OpenAI Proxy Non-streaming Response
from openai import OpenAI

# Initialize client with your proxy URL
client = OpenAI(
base_url="http://localhost:4000", # Your proxy URL
api_key="your-api-key" # Your proxy API key
)

# Non-streaming response
response = client.responses.create(
model="openai/o1-pro",
input="Tell me a three sentence bedtime story about a unicorn."
)

print(response)

Streaming​

OpenAI Proxy Streaming Response
from openai import OpenAI

# Initialize client with your proxy URL
client = OpenAI(
base_url="http://localhost:4000", # Your proxy URL
api_key="your-api-key" # Your proxy API key
)

# Streaming response
response = client.responses.create(
model="openai/o1-pro",
input="Tell me a three sentence bedtime story about a unicorn.",
stream=True
)

for event in response:
print(event)

Image Generation with Streaming​

OpenAI Proxy Streaming Image Generation
from openai import OpenAI
import base64

client = OpenAI(api_key="sk-1234", base_url="http://localhost:4000")

stream = client.responses.create(
model="gpt-4.1",
input="Draw a gorgeous image of a river made of white owl feathers, snaking its way through a serene winter landscape",
stream=True,
tools=[{"type": "image_generation", "partial_images": 2}],
)


for event in stream:
print(f"event: {event}")
if event.type == "response.image_generation_call.partial_image":
idx = event.partial_image_index
image_base64 = event.partial_image_b64
image_bytes = base64.b64decode(image_base64)
with open(f"river{idx}.png", "wb") as f:
f.write(image_bytes)

GET a Response​

Get Response by ID with OpenAI SDK
from openai import OpenAI

# Initialize client with your proxy URL
client = OpenAI(
base_url="http://localhost:4000", # Your proxy URL
api_key="your-api-key" # Your proxy API key
)

# First, create a response
response = client.responses.create(
model="openai/o1-pro",
input="Tell me a three sentence bedtime story about a unicorn."
)

# Get the response ID
response_id = response.id

# Retrieve the response by ID
retrieved_response = client.responses.retrieve(response_id)

print(retrieved_response)

DELETE a Response​

Delete Response by ID with OpenAI SDK
from openai import OpenAI

# Initialize client with your proxy URL
client = OpenAI(
base_url="http://localhost:4000", # Your proxy URL
api_key="your-api-key" # Your proxy API key
)

# First, create a response
response = client.responses.create(
model="openai/o1-pro",
input="Tell me a three sentence bedtime story about a unicorn."
)

# Get the response ID
response_id = response.id

# Delete the response by ID
delete_response = client.responses.delete(response_id)

print(delete_response)

WebSocket Mode​

The Responses API supports WebSocket mode for lower-latency, persistent connections ideal for agentic workflows. WebSocket mode works with all LiteLLM providers, not just those with native WebSocket support.

Architecture​

LiteLLM provides two WebSocket modes:

  1. Native WebSocket: Direct wss:// connection to providers that support it (OpenAI, Azure)
  2. Managed WebSocket: HTTP streaming over WebSocket for all other providers (Anthropic, Gemini, Bedrock, etc.)

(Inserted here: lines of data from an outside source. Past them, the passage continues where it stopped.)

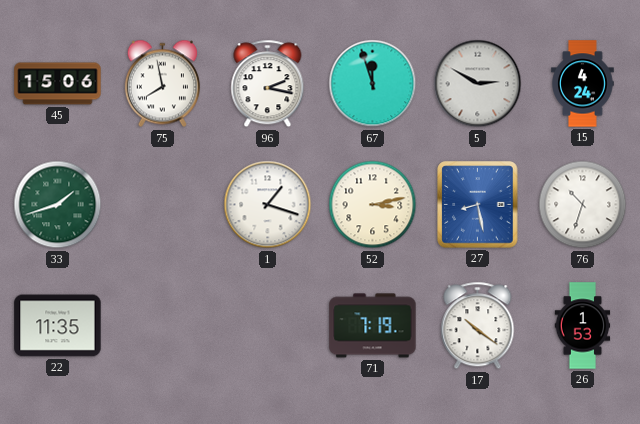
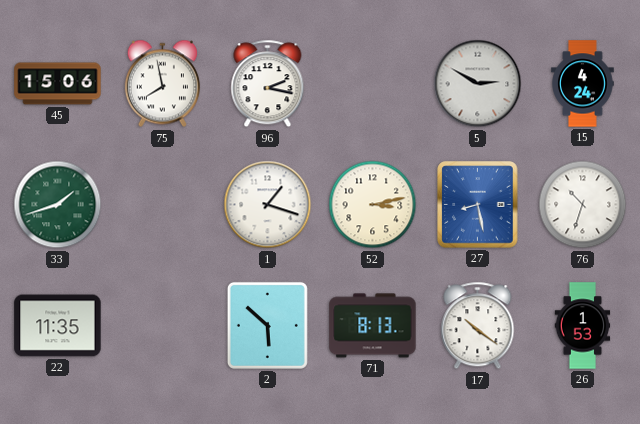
67: 11:57 -> none
2: none -> 5:52
71: 7:19 -> 8:13
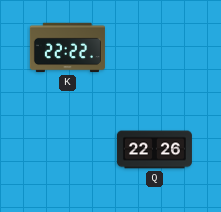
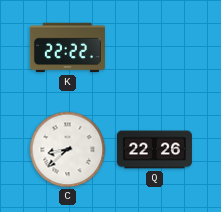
C: none -> 8:38
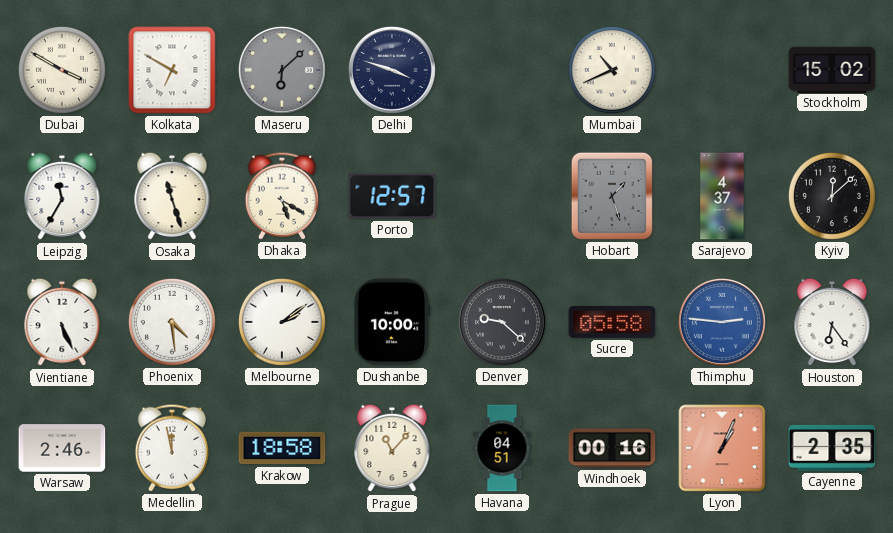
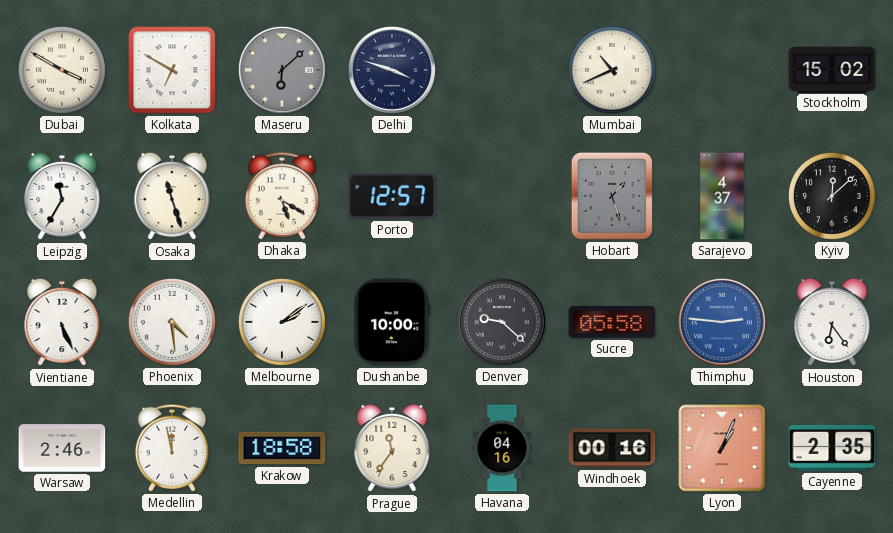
Prague: 11:07 -> 11:36
Havana: 04:51 -> 04:16
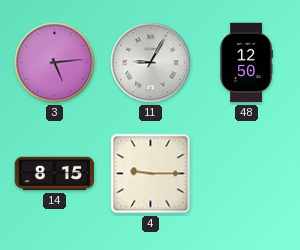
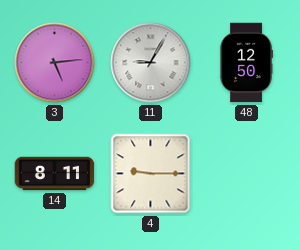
14: 8:15 -> 8:11
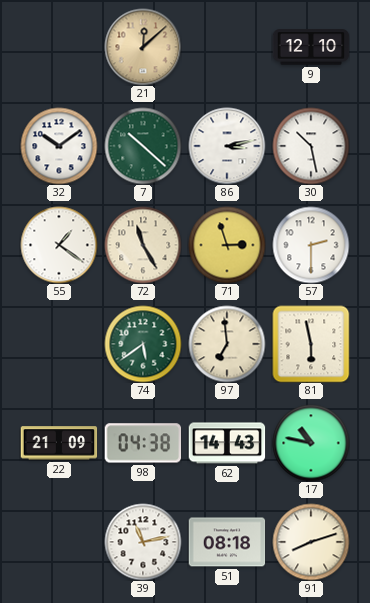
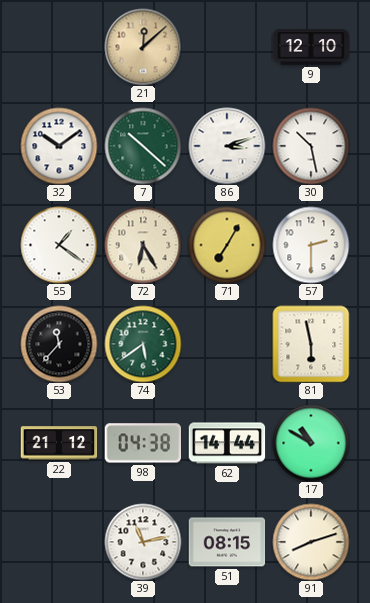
86: 3:13 -> 3:12
72: 11:25 -> 6:25
71: 2:57 -> 7:05
53: none -> 11:37
97: 6:59 -> none
22: 21:09 -> 21:12
62: 14:43 -> 14:44
17: 10:47 -> 10:50
51: 08:18 -> 08:15
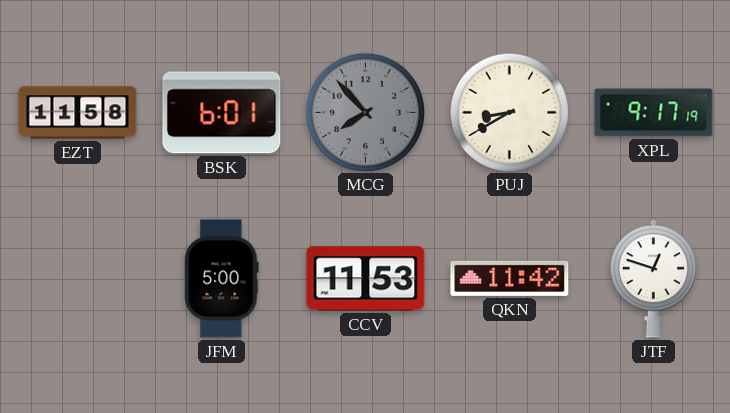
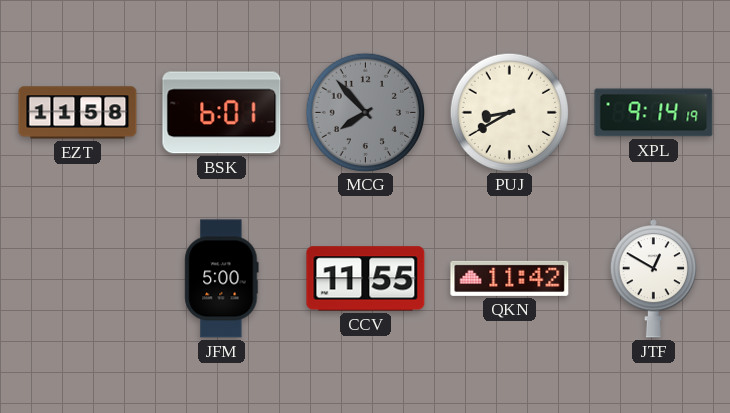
XPL: 9:17 -> 9:14
CCV: 11:53 -> 11:55
JTF: 12:48 -> 12:50
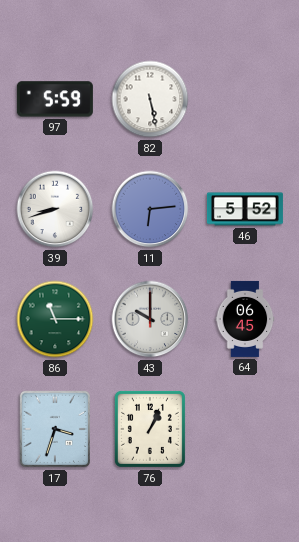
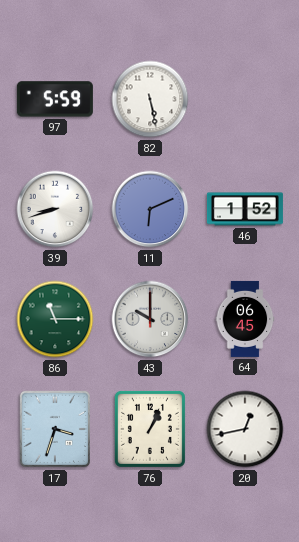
11: 6:14 -> 6:11
46: 5:52 -> 1:52
20: none -> 12:43
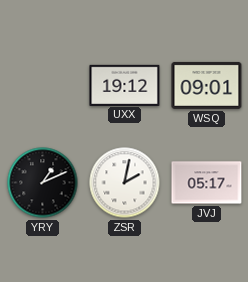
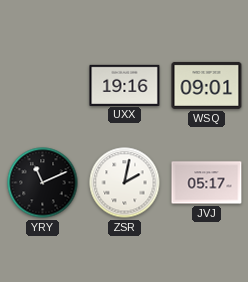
UXX: 19:12 -> 19:16
YRY: 1:11 -> 11:11
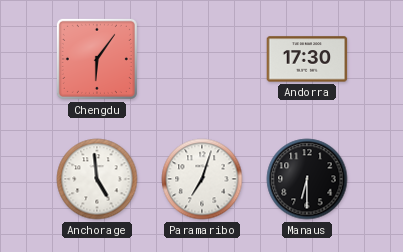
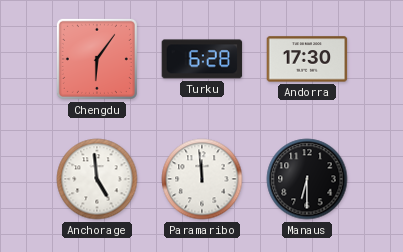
Turku: none -> 6:28
Paramaribo: 7:03 -> 11:59
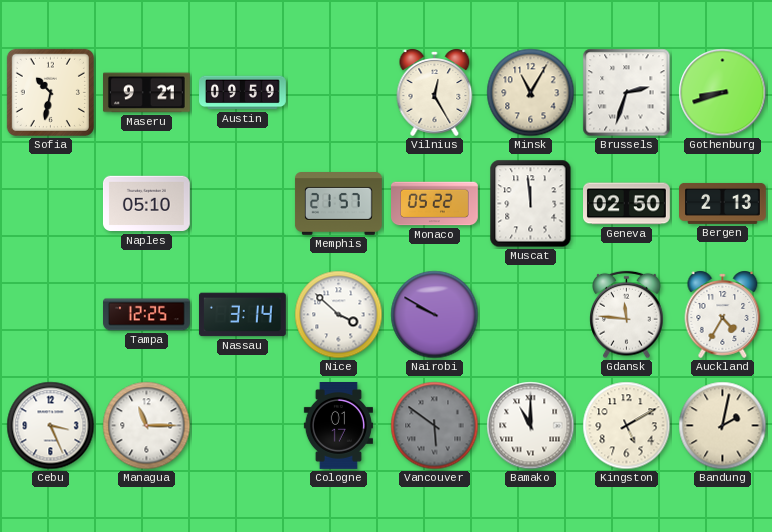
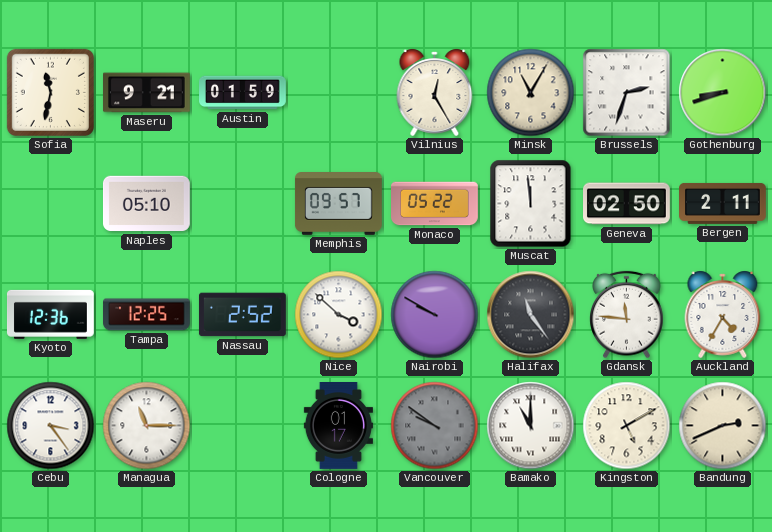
Sofia: 10:32 -> 11:32
Austin: 09:59 -> 01:59
Memphis: 21:57 -> 09:57
Bergen: 2:13 -> 2:11
Kyoto: none -> 12:36
Nassau: 3:14 -> 2:52
Halifax: none -> 11:24
Cebu: 3:26 -> 3:24
Vancouver: 5:51 -> 9:51
Bandung: 2:02 -> 2:41
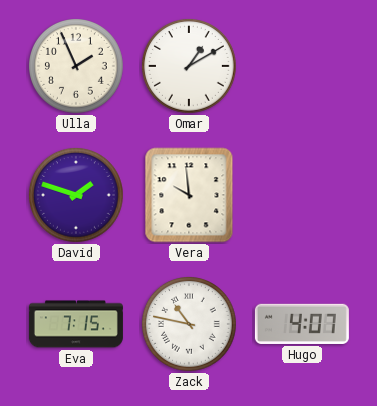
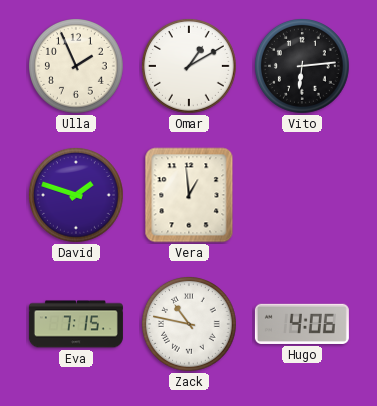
Vito: none -> 6:14
Vera: 9:59 -> 12:59
Hugo: 4:07 -> 4:06
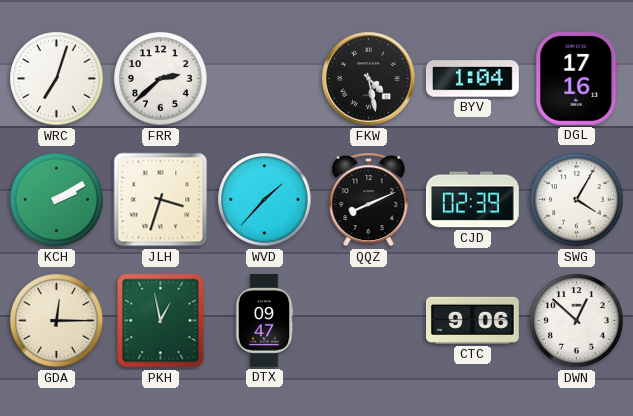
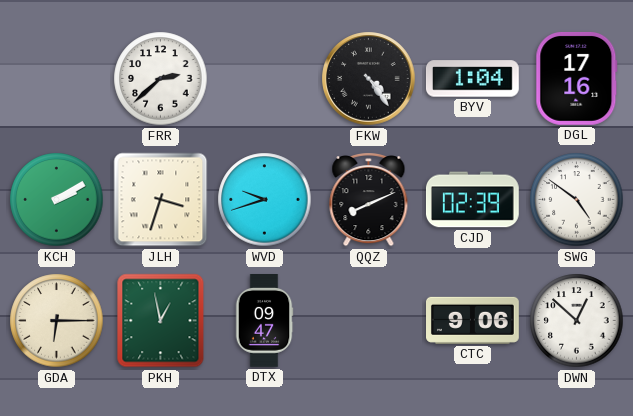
WRC: 7:03 -> none
FKW: 4:28 -> 4:24
WVD: 1:37 -> 9:42
SWG: 4:05 -> 4:51
GDA: 12:15 -> 6:15
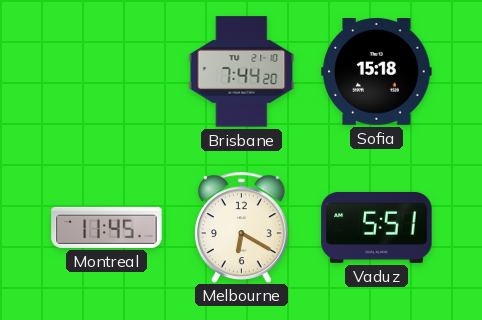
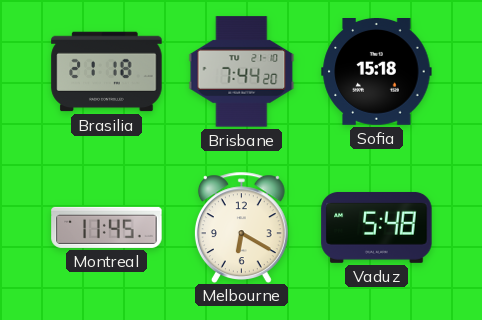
Brasilia: none -> 21:18
Vaduz: 5:51 -> 5:48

The system automatically selects the appropriate mode based on provider capabilities.

Usage​

WebSocket with Python
import json
from websocket import create_connection # pip install websocket-client

# Connect to LiteLLM proxy WebSocket endpoint
ws = create_connection(
"ws://localhost:4000/v1/responses?model=gemini-2.5-flash",
header=["Authorization: Bearer sk-1234"]
)

try:
# Send initial message
ws.send(json.dumps({
"type": "response.create",
"model": "gemini-2.5-flash",
"store": True,
"input": [{
"type": "message",
"role": "user",
"content": [{"type": "input_text", "text": "My favorite color is blue."}]
}]
}))

# Collect response events
response_id = None
while True:
event = json.loads(ws.recv())
print(f"Event: {event['type']}")

if event["type"] == "response.completed":
response_id = event["response"]["id"]
break
elif event["type"] == "response.output_text.delta":
print(f"Text: {event.get('delta', '')}", end="", flush=True)

print(f"\nResponse ID: {response_id}")

# Send follow-up with previous_response_id for multi-turn
ws.send(json.dumps({
"type": "response.create",
"model": "gemini-2.5-flash",
"previous_response_id": response_id,
"input": [{
"type": "message",
"role": "user",
"content": [{"type": "input_text", "text": "What is my favorite color?"}]
}]
}))

# Collect follow-up response
while True:
event = json.loads(ws.recv())
if event["type"] == "response.completed":
break
elif event["type"] == "response.output_text.delta":
print(event.get("delta", ""), end="", flush=True)

finally:
ws.close()

Event Types​

WebSocket connections receive Server-Sent Events (SSE) formatted as JSON:

Event TypeDescription
response.createdResponse generation started
response.in_progressResponse is being generated
response.output_item.addedNew output item (message, tool call, etc.) added
response.output_text.deltaIncremental text chunk
response.output_text.doneText output completed
response.content_part.doneContent part completed
response.output_item.doneOutput item completed
response.completedFull response completed successfully
response.failedResponse generation failed
response.incompleteResponse incomplete (e.g., max tokens reached)
errorError occurred

Multi-Turn Conversations​

Use previous_response_id to maintain conversation context across multiple WebSocket messages:

Multi-turn WebSocket Conversation
# Turn 1
ws.send(json.dumps({
"type": "response.create",
"model": "gemini-2.5-flash",
"store": True, # Required for multi-turn
"input": [{"type": "message", "role": "user", "content": [{"type": "input_text", "text": "Hello"}]}]
}))

# ... collect events and get response_id from response.completed event ...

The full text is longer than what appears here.